Supplemental Oxygen and Confusion

  • There is evidence to suggest that supplemental oxygen, when not needed, can cause confusion and other adverse effects in patients 2.
  • Hyperoxia, or high levels of oxygen in the blood, has been linked to increased mortality and morbidity in critically ill patients, including those with cardiac arrest, stroke, and traumatic brain injury 2.

Flow Rates and Hyperoxia

  • The flow rate of supplemental oxygen required to create hyperoxia is not clearly established, but studies suggest that flow rates above 5 L/min may increase the risk of hyperoxia 3.
  • One study found that patients with SpO2 levels above 95% were at increased risk of hyperoxia, and that supplemental oxygen should be administered with caution in these patients 4.
  • Another study found that SpO2 levels above 100% were associated with a high risk of hyperoxia, and that titration of supplemental oxygen to normoxia is advised to avoid the negative effects of both hyperoxia and hypoxia 4.

Prevention of Hyperoxia

  • Guidelines recommend titrating supplemental oxygen to physiological levels to avoid hyperoxia, and using SpO2 levels as a guide to avoid hyperoxia 5.
  • However, one study found that SpO2-based oxygen titration may not be effective in preventing hyperoxia in all patients, and that healthcare providers should be cautious when administering supplemental oxygen to patients without clear respiratory compromise 5.

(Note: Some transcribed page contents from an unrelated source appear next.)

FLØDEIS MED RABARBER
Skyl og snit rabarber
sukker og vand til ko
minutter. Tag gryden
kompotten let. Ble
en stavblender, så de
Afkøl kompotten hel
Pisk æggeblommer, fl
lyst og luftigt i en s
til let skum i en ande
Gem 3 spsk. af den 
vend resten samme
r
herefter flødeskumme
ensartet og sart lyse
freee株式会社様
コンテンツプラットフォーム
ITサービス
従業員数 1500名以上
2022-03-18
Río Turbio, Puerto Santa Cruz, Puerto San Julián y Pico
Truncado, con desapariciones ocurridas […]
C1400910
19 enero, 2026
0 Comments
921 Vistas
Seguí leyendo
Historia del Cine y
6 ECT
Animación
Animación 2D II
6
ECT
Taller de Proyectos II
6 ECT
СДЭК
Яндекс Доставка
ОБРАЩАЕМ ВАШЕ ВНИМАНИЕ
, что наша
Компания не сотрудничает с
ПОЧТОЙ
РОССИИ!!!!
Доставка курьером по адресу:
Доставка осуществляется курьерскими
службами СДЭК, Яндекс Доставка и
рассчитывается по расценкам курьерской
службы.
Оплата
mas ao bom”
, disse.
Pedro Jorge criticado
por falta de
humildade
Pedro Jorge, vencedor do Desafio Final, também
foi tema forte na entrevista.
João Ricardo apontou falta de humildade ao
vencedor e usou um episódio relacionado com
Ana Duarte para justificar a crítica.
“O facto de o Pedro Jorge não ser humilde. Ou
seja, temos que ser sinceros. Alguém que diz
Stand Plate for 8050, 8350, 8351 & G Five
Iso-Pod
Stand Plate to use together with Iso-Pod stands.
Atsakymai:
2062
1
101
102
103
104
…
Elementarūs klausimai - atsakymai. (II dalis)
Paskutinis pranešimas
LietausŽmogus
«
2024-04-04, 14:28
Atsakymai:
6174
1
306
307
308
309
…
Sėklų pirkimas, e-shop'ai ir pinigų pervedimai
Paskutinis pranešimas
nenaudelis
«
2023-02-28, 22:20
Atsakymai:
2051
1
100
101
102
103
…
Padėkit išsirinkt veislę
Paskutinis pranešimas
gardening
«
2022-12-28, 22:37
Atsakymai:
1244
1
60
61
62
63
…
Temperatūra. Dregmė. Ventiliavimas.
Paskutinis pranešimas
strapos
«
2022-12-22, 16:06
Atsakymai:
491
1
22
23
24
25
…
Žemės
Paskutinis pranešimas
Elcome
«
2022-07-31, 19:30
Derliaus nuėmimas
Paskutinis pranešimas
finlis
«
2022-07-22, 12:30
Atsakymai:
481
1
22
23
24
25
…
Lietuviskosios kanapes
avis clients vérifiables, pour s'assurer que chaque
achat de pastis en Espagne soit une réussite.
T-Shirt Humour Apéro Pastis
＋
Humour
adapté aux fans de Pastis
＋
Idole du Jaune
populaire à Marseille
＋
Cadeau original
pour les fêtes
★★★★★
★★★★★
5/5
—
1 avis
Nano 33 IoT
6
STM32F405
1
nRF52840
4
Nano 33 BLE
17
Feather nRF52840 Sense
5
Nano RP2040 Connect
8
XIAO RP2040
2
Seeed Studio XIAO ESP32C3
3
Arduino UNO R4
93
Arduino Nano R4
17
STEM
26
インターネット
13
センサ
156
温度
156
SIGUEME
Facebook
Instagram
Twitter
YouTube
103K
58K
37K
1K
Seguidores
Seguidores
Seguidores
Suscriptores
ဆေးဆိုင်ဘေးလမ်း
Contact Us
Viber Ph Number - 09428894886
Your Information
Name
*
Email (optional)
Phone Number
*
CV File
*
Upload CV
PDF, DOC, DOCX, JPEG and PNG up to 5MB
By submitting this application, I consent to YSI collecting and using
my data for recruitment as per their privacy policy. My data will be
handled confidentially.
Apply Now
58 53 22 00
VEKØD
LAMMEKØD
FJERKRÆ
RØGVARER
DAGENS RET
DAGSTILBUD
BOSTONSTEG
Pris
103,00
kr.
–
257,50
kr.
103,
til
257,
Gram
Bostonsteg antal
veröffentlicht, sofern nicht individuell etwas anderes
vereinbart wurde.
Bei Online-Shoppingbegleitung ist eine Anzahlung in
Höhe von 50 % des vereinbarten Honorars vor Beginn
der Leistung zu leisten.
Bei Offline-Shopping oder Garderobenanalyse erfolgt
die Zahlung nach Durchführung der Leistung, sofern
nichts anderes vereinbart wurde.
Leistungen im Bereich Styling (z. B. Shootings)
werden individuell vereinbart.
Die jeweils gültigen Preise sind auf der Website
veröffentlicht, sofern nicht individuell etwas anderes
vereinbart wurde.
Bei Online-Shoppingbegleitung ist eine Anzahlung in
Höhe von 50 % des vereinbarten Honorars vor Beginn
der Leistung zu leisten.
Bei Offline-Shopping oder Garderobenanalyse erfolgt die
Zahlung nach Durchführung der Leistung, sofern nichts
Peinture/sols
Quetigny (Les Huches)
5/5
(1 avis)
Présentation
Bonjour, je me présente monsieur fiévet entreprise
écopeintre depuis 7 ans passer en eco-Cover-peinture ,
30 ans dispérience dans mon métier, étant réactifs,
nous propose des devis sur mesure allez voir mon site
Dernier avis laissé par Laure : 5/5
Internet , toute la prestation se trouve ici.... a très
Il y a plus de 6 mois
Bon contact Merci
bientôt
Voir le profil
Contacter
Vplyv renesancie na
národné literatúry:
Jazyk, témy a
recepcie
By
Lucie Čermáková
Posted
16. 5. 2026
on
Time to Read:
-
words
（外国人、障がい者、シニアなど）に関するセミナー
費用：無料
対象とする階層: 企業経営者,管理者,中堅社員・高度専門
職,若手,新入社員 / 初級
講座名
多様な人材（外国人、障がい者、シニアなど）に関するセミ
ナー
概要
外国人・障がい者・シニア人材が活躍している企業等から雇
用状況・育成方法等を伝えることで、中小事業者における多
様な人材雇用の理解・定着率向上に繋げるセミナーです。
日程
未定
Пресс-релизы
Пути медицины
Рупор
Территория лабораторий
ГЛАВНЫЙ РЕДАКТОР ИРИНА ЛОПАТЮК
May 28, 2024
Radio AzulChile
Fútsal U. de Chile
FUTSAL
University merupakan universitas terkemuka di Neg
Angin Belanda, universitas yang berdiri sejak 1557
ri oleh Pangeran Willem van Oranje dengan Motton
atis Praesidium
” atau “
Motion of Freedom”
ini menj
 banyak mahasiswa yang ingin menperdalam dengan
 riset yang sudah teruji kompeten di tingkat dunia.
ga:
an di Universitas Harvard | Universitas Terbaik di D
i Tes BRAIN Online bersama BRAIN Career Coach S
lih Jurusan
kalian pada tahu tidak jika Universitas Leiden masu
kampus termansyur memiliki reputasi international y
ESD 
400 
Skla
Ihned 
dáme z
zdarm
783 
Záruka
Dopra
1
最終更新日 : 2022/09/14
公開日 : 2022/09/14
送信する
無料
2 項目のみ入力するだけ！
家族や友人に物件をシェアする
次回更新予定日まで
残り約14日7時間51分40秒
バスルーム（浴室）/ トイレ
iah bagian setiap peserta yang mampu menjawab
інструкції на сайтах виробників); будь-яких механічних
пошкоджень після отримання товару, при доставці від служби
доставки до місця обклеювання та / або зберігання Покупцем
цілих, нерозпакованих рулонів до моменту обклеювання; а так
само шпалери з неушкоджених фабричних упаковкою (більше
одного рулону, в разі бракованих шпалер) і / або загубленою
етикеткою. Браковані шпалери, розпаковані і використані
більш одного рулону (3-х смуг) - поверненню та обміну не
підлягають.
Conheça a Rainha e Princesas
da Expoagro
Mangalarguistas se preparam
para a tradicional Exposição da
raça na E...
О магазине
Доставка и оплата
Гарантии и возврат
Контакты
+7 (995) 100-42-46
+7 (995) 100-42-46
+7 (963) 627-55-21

Professional Medical Disclaimer

This information is intended for healthcare professionals. Any medical decision-making should rely on clinical judgment and independently verified information. The content provided herein does not replace professional discretion and should be considered supplementary to established clinical guidelines. Healthcare providers should verify all information against primary literature and current practice standards before application in patient care. Dr.Oracle assumes no liability for clinical decisions based on this content.